Cuba Laboratory First in Latin America to Monitor Biotoxins Responsible for Seafood Poisoning Epidemic

A harmful algal bloom (a.k.a. “red tide”) off the coast near cape rodney, nz.  Courtesy: Red tide general collection, carleton college

A harmful algal bloom (a.k.a. “red tide”) off the coast near cape rodney, nz. Courtesy: Red tide general collection, carleton college

On 25 March, the International Atomic Energy Agency (IAEA) announced the opening of a new laboratory in Cuba designed to monitor ciguatoxins through the use of nuclear and isotopic techniques, the first of its kind in Latin America and the Caribbean. The creation of the lab was a joint effort between the IAEA Environmental Laboratories and local partners aiming to address the epidemic of ciguatera, the most prominent non-bacterial seafood poisoning in tropical and subtropical regions.

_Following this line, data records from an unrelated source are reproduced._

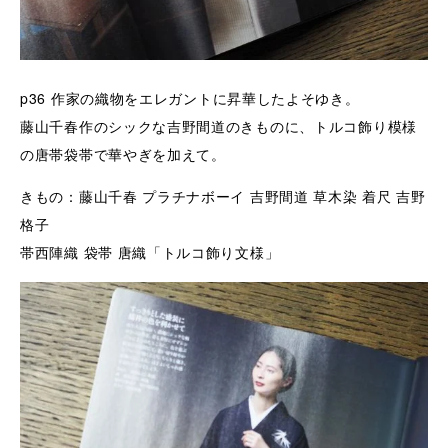
p36
作家の織物をエレガントに昇華したよそゆき。
藤山千春作のシックな吉野間道のきものに、トルコ飾り模様
の唐帯袋帯で華やぎを加えて。
きもの：藤山千春 プラチナボーイ 吉野間道 草木染 着尺 吉野
格子
帯西陣織 袋帯 唐織「トルコ飾り文様」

“Ciguatera toxins have been a major problem in Latin America and the Caribbean for years, and now we have become the first laboratory in the region capable of monitoring ciguatera toxins on-site through the use of nuclear techniques,” said Carlos Alonso-Hernandez, Vice Director at the Centre of Environmental Studies of Cienfuegos (CEAC). “From our training in nuclear techniques, we can contribute to robust seafood safety programs that are crucial for the health and well-being of our region, not to mention the economy.”

Ciguatoxins are naturally occurring biotoxins associated with Harmful Algal Blooms (HABs), also known as “red tides,” the result of increased nutrient levels in surface seawater usually caused by coastal upwelling and/or agricultural runoff. Contaminated seafood that has previously ingested ciguatoxins during HABs is responsible for tens of thousands of poisoning incidents yearly around the world. Symptoms can include vomiting, diarrhea, dizziness or even death in rare, extreme cases.

The IAEA trained Cuban scientists as well as those nearly 40 other countries on how to use nuclear tools - particularly the radioligand receptor binding assay (RBA) - to identify ciguatoxins in seawater samples more accurately previously used methods. The laboratory in Cuba will be used to test seawater samples from around the Caribbean and Latin American coasts.